Dancehall, reggae e due voci iconiche per un album sorprendente…

Sting e Shaggy: un duo che in fondo non stupisce più di tanto. Già nel 1979, infatti, il leader dei Police pubblicava Reggatta de Blanc, un secondo album influenzato dai suoni giamaicani che irroravano l’ondata punk-reggae riversata dai britannici Clash, PIL, Ruts, Madness, oltre che da Bob Marley in persona. Da sempre affascinato dai ritmi caraibici, Gordon Sumner non se n’è mai realmente allontanato. Tant’è che quando il suo manager Martin Kierszenbaum gli fa ascoltare l’ultimo successo dancehall di Shaggy (col quale collabora), il bassista parte dalla sua casa di Malibù per cantarvi sopra.
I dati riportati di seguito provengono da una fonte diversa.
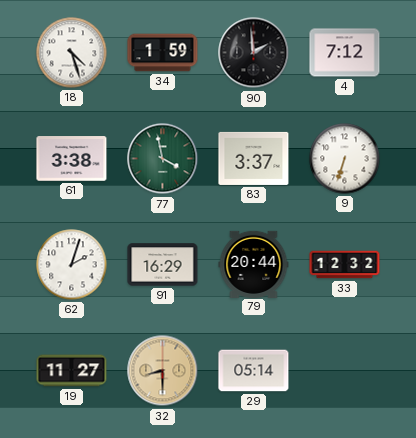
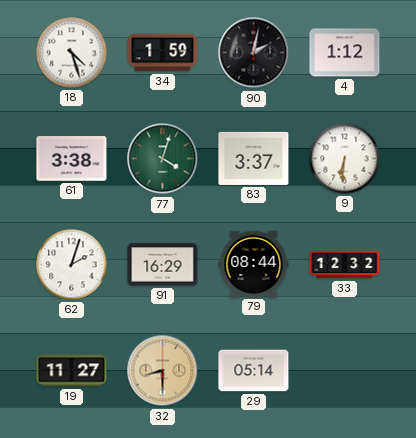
90: 1:59 -> 2:02
4: 7:12 -> 1:12
77: 3:58 -> 4:03
9: 6:33 -> 6:31
79: 20:44 -> 08:44
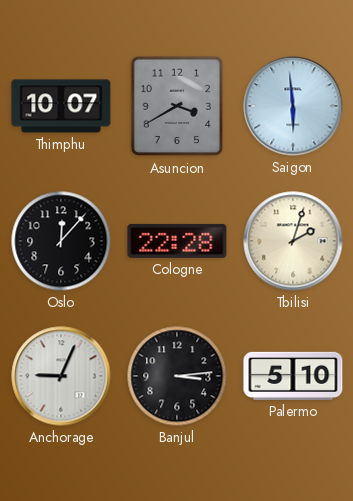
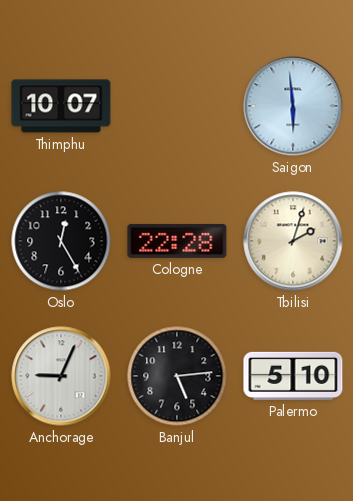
Asuncion: 3:40 -> none
Oslo: 12:07 -> 12:25
Banjul: 3:14 -> 5:14
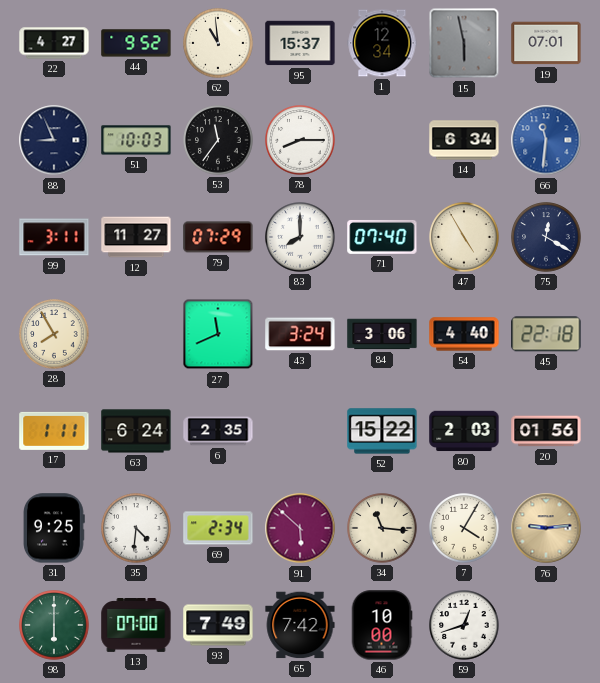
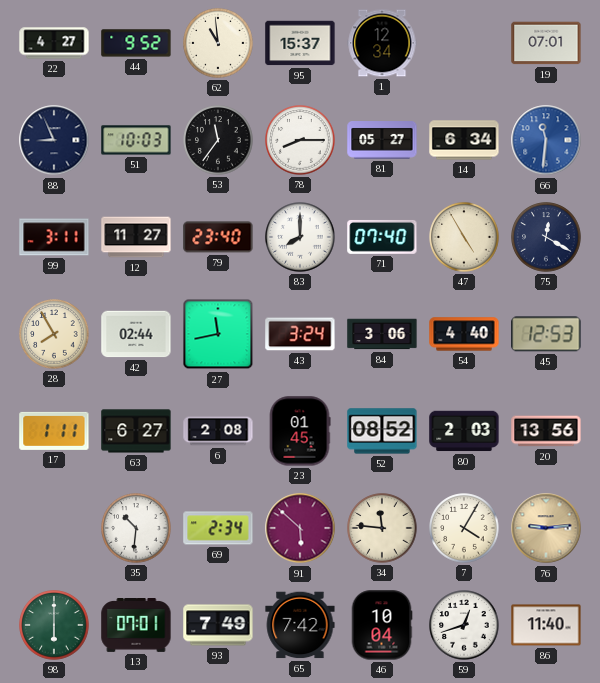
15: 5:58 -> none
81: none -> 05:27
79: 07:29 -> 23:40
42: none -> 02:44
27: 11:41 -> 11:43
45: 22:18 -> 12:53
63: 6:24 -> 6:27
6: 2:35 -> 2:08
23: none -> 01:45
52: 15:22 -> 08:52
20: 01:56 -> 13:56
31: 9:25 -> none
35: 4:31 -> 10:31
34: 11:16 -> 11:46
13: 07:00 -> 07:01
46: 10:00 -> 10:04
86: none -> 11:40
Tra il giamaicano e l’ex Police l’intesa è alle stelle: quel brano diventerà il singolo Don't Make Me Wait e, sei mesi dopo, ecco pronto l’album 44/876. Da Crooked Tree a Dreaming In The USA, che ridona lustro all’immagine americana, i due riescono, tra reggae, dancehall e pop orecchiabilissimo, a confezionare un album a dir poco sorprendente, senza mai cadere nel ridicolo. «L'album di cui il mondo ha bisogno», secondo Orville Richard Burrell alias Shaggy… © Charlotte Saintoin/Qobuz

Sting & Shaggy - Webisode #1 - "Don't Make Me Wait"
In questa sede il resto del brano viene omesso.